E l’intelligenza artificiale rischia di far sparire milioni di posti di lavoro?
"Quarant’anni fa feci la tesi di laurea sui sistemi flessibili di produzione. Allora – si diceva – ’milioni di persone perderanno il posto’. Non è finita così, perché la tecnologia in sé non è buona né cattiva. Sta a noi usarla bene, alla politica il compito di costruire norme chiare. Non possiamo permetterci di ignorare la tecnologia: se non la si governa, la società rischia di subire solo gli effetti negativi".
Capitolo casa: Milano ha quotazioni folli, che neppure il rialzo dei tassi e il calo delle compravendite ha frenato.
"Noi stiamo lavorando sul social housing, declinato in tutte le forme. Ormai si parla di social housing per famiglie, anziani, studenti e di ’service housing’ per aziende, ospedali o società come Atm che hanno difficoltà a trovare lavoratori disposti a trasferirsi a Milano per il caro casa. Noi continuiamo a investire in progetti sostenibili, però va allargata la visione del tema: se parliamo di Milano intesa nei confini amministrativi, sono 1,3 milioni di persone, come un quartiere di Pechino. Una visione provinciale, perché se vado 8 chilometri fuori Manhattan, la chiamo ancora New York. Smettiamo di considerare Milano come Area B: chi va a vivere a Lecco, Lodi, Varese può ancora sentirsi a Milano. Se allargo l’orizzonte, ho più opportunità".
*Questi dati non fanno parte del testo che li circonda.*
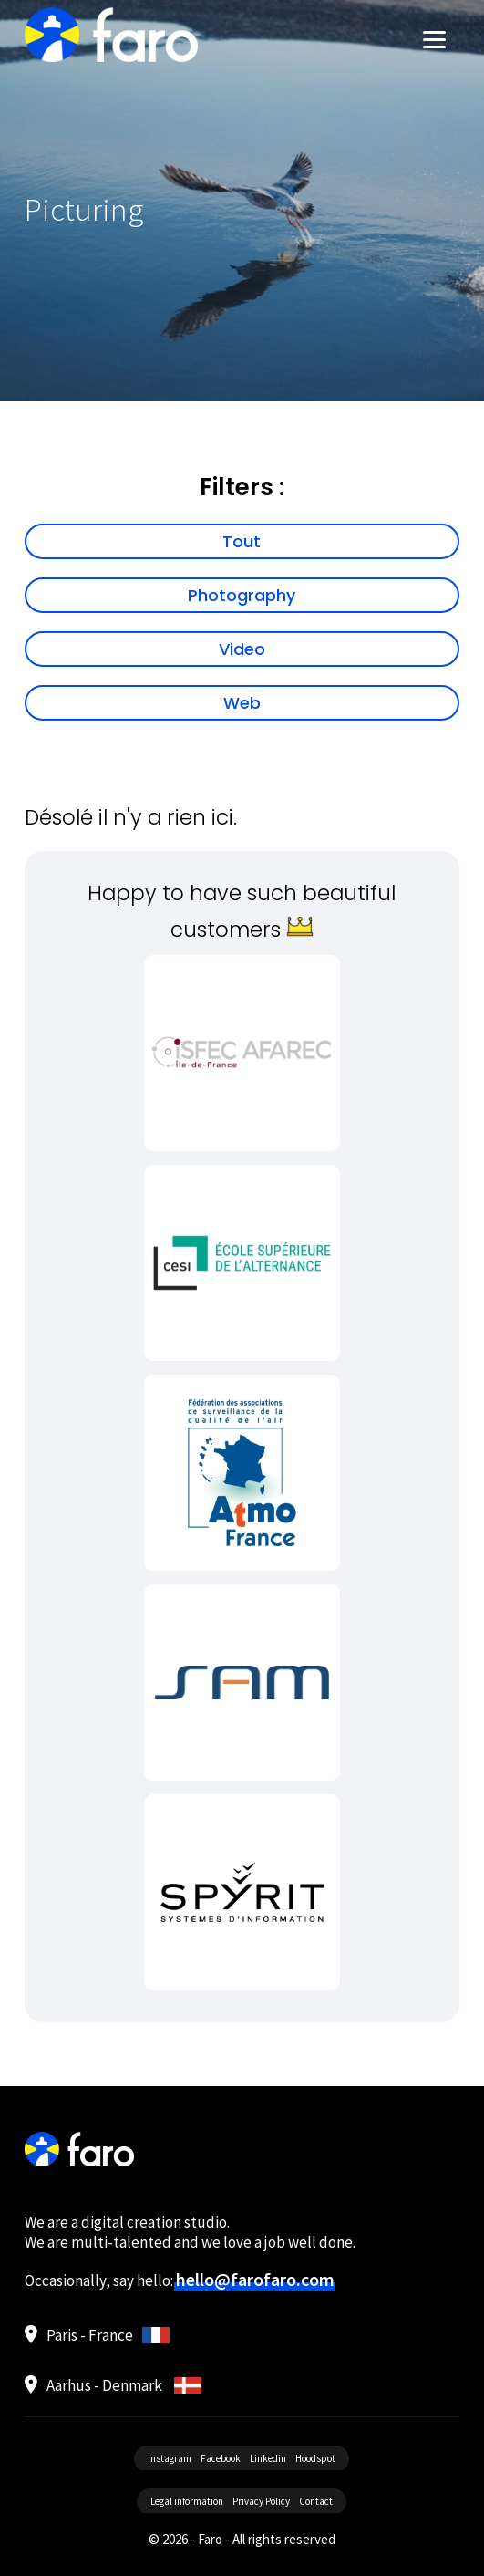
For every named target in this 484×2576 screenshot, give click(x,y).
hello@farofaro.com (255, 2279)
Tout (241, 541)
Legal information (186, 2501)
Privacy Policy (261, 2501)
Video (242, 649)
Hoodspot (315, 2458)
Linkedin (268, 2458)
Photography (241, 595)
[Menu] (434, 37)
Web (242, 702)
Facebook (221, 2458)
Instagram (169, 2458)
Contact (316, 2501)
E il problema dei trasporti?
"Si risolve con lo smart working per chi vive fuori Milano: concilia vita e lavoro, inquina meno. I vincoli non portano soluzioni, la tecnologia risolve problemi".
Chiudiamo con il tema migranti, divisivo ma centrale.
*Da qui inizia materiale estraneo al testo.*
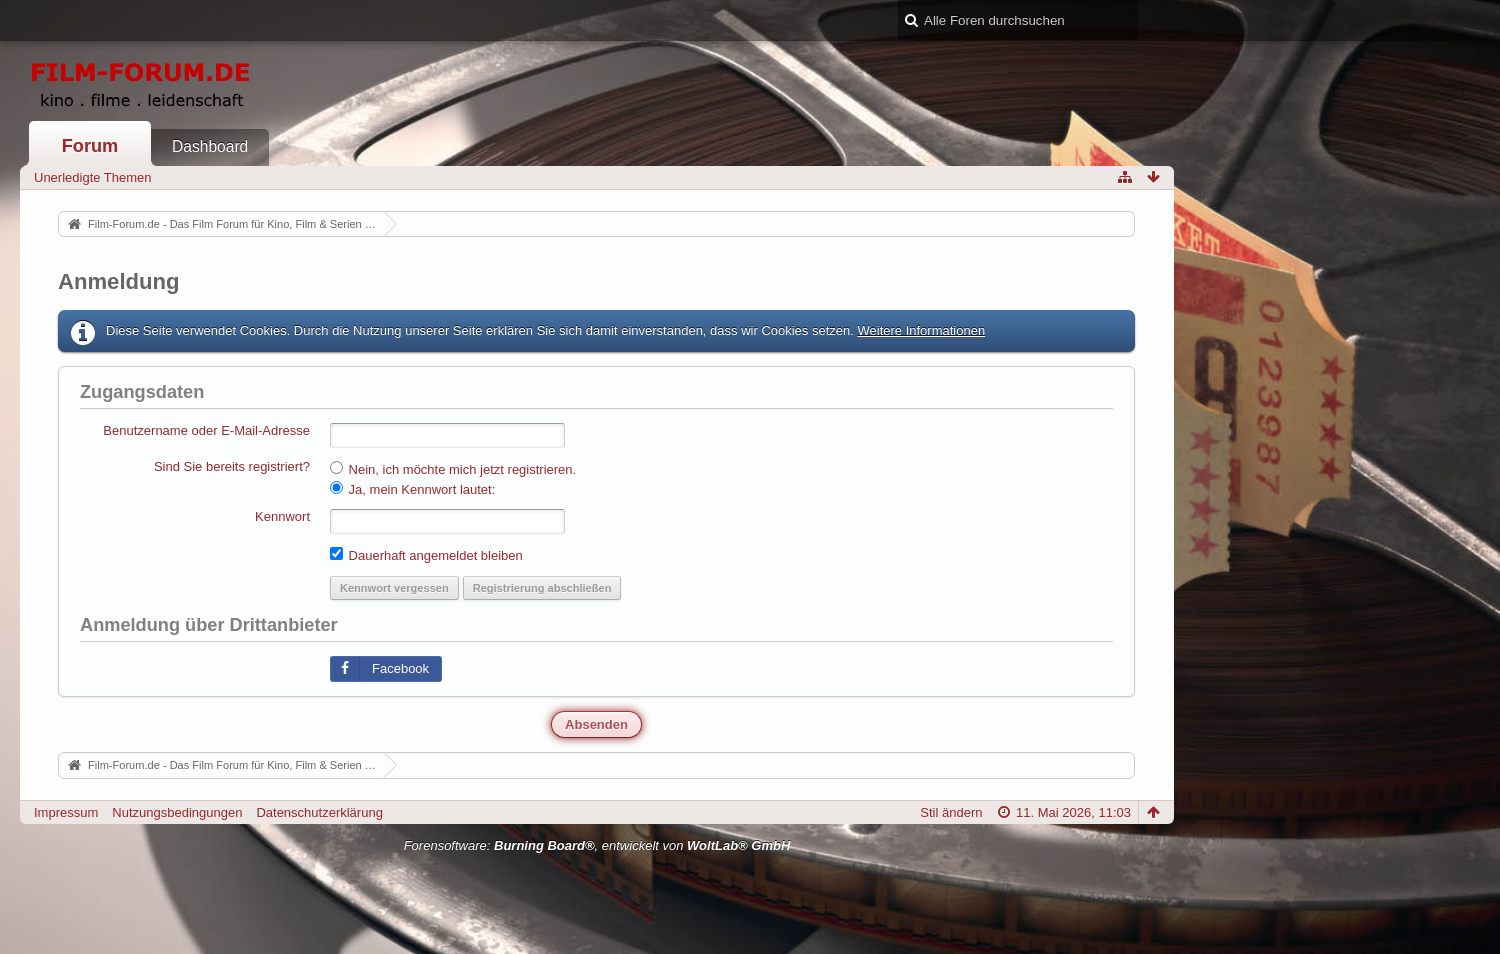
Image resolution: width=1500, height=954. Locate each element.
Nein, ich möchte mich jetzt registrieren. (453, 469)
"Le aziende non trovano persone per lavorare, ma abbiamo una parte delle seconde generazioni di migranti che si sente esclusa. Il tema è come ingaggiarli per non sprecare energie e talenti. È difficile trovare chiavi di dialogo: mio figlio ha 17 anni ed è appassionato di rap, musica che esprime protesta, valori che non condivido: un mondo che fatico a capire, ma lì sono tanti giovani, non possiamo permetterci di non capirlo".